Bug #1995
fo_scheduler segfault error
| Status: | Closed | Start date: | 05/17/2012 | |
|---|---|---|---|---|
| Priority: | Normal | Due date: | ||
| Assignee: | % Done: | 0% |
||
| Category: | Scheduler | |||
| Target version: | 2.1.0 | |||
| Rank: | Tester: |
Description
tested in 5862 in debian 6.0/64 single system from source installation.
uploaded more than 20 uploads at the same time via run phpunit src/cli/tests/test_cp2foss.php many times.
after a while the scheduler stopped,
found one msg in /var/log/messages,
it is :
May 16 23:32:32 bl460c-10 kernel: [42060.420118] fo_scheduler17136: segfault at 1c ip 0000000000409a70 sp 00007fffb6d2ddb8 error 4 in fo_scheduler[400000+15000]
at that timeļ¼ I tried to restart scheduler, error msg came out
on the command line,
kernel:[ 586.060524] Call Trace:
Message from syslogd@bl460c-10 at May 15 15:29:45 ...
kernel:[ 586.060524] Code: 24 20 48 8b 6f 10 48 89 f7 4c 8b b5 58 02 00 00 f3 ab 8a 45 41 88 44 24 50 49 8d 46 20 48 89 44 24 08 49 8b 46 20 48 8b 54 24 08 <48> 89 44 24 2c 48 8b 42 08 48 89 46 14 49 8b 06 48 89 44 24 3c
have to kill all the agents in ps -ef manually, then drop the db and recreate db.
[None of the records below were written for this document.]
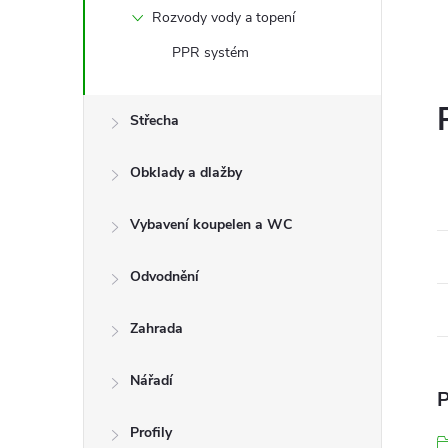
Rozvody vody a topení
PPR systém
Střecha
Obklady a dlažby
Vybavení koupelen a WC
Odvodnění
Zahrada
Nářadí
P
Profily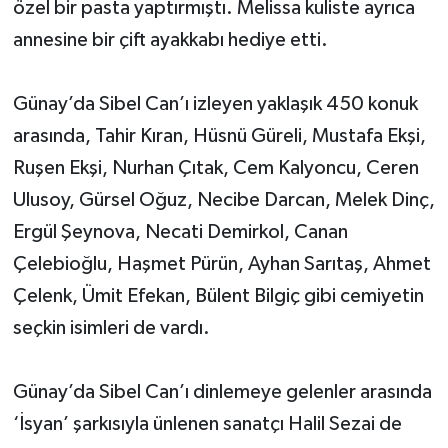
özel bir pasta yaptırmıştı. Melissa kuliste ayrıca
annesine bir çift ayakkabı hediye etti.
Günay’da Sibel Can’ı izleyen yaklaşık 450 konuk
arasında, Tahir Kıran, Hüsnü Güreli, Mustafa Ekşi,
Ruşen Ekşi, Nurhan Çıtak, Cem Kalyoncu, Ceren
Ulusoy, Gürsel Oğuz, Necibe Darcan, Melek Dinç,
Ergül Şeynova, Necati Demirkol, Canan
Çelebioğlu, Haşmet Pürün, Ayhan Sarıtaş, Ahmet
Çelenk, Ümit Efekan, Bülent Bilgiç gibi cemiyetin
seçkin isimleri de vardı.
Günay’da Sibel Can’ı dinlemeye gelenler arasında
‘İsyan’ şarkısıyla ünlenen sanatçı Halil Sezai de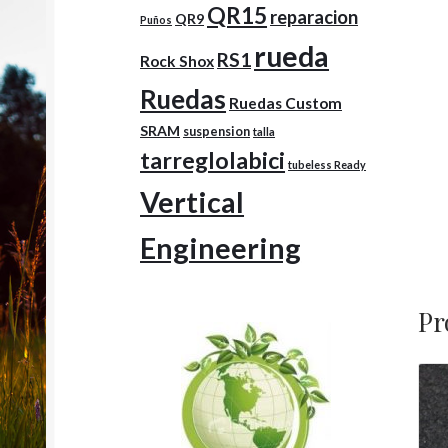
QR15
reparacion
QR9
Puños
rueda
RS1
Rock Shox
Ruedas
Ruedas Custom
SRAM
suspension
talla
tarreglolabici
tubeless Ready
Vertical
Engineering
Pr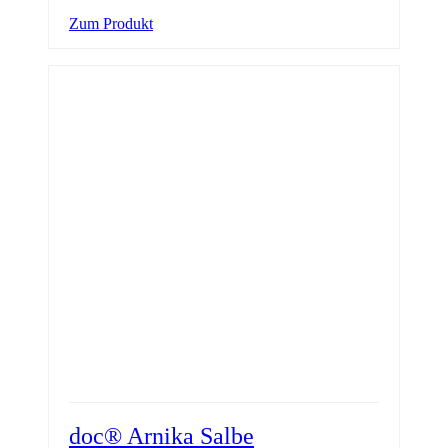
Zum Produkt
doc® Arnika Salbe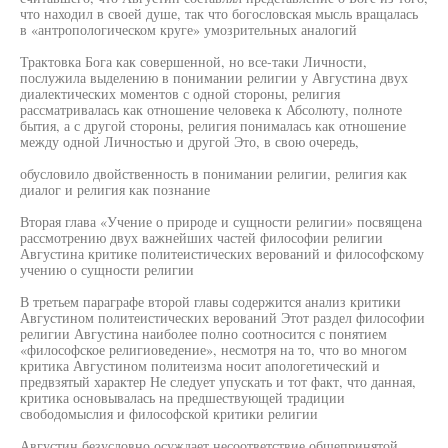
что находил в своей душе, так что богословская мысль вращалась
в «антропологическом круге» умозрительных аналогий
Трактовка Бога как совершенной, но все-таки Личности,
послужила выделению в понимании религии у Августина двух
диалектических моментов с одной стороны, религия
рассматривалась как отношение человека к Абсолюту, полноте
бытия, а с другой стороны, религия понималась как отношение
между одной Личностью и другой Это, в свою очередь,
обусловило двойственность в понимании религии, религия как
диалог и религия как познание
Вторая глава «Учение о природе и сущности религии» посвящена
рассмотрению двух важнейших частей философии религии
Августина критике политеистических верований и философскому
учению о сущности религии
В третьем параграфе второй главы содержится анализ критики
Августином политеистических верований Этот раздел философии
религии Августина наиболее полно соотносится с понятием
«философское религиоведение», несмотря на то, что во многом
критика Августином политеизма носит апологетический и
предвзятый характер Не следует упускать и тот факт, что данная,
критика основывалась на предшествующей традиции
свободомыслия и философской критики религии
Августин безусловно осуждает несоответствие общепринятой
then restart the scheduler, no error msg happen.
after the scheduler starts.
fossy 3334 1 0 May16 ? 00:00:00 [fo_scheduler] <defunct>
fossy 28922 1 43 16:13 ? 00:33:34 /usr/local/share/fossology/scheduler/agent/fo_scheduler --daemon --reset --verbose=1
History
Updated by Paul Holland 12 months ago
- IterNum set to 2
Updated by Alex Norton 12 months ago
- Status changed from New to Feedback
- Estimate set to 8
I have been unable to replicate this problem.
Updated by larry shi 11 months ago
- Status changed from Feedback to Rejected
Hi Alex,
with one test script in 2.0 branch.
2.0/fossology/src/cli/tests/test_cp2foss.php svn 5857
phpunit test_cp2foss.php several times, found this defect,
but today re-run on another test machine, can not reproduce this defect, these 2 test machine, have almost the same environment, so reject this defect.
Updated by larry shi 11 months ago
- Status changed from Rejected to In Progress
reproduce method:
do not start the scheduler, then upload one package kind of 10 times, then start the scheduler, will reproduce this issue.
it seems that if too many agents(e.g. unpack) is scheduled at the same time, will lead to this error.
anything please contact me.
Updated by Alex Norton 9 months ago
- Assignee changed from Alex Norton to Bob Gobeille
Updated by Mary Laser 9 months ago
- Target version deleted (
2.0.1)
Updated by Mary Laser 8 months ago
- Status changed from In Progress to Feedback
- Target version set to 2.1.0
Hi Bob, I'm not convinced this is a scheduler bug. It looks like Larry's test exceeded system resources. If you agree, please close this defect. Otherwise, it needs further investigation.
BTW, it's a GOOD test! I've added it to the Scheduler_Test_Cases as a new stress test. Thanks Larry!
Mary
Updated by Bob Gobeille 8 months ago
- Assignee changed from Bob Gobeille to larry shi
Larry can you still reproduce this? I cannot. I stopped the scheduler, queued 14 jobs, started the scheduler. This is on a single system, not a cluster. Some of the uploads were repeats (uploads of the same file), most were not.
Updated by Mary Laser 8 months ago
- Status changed from Feedback to Closed
- Assignee changed from larry shi to Mary Laser
Bug was last seen 3 months ago when the scheduler was still under development & test for 2.1.
Closing due to inability to reproduce.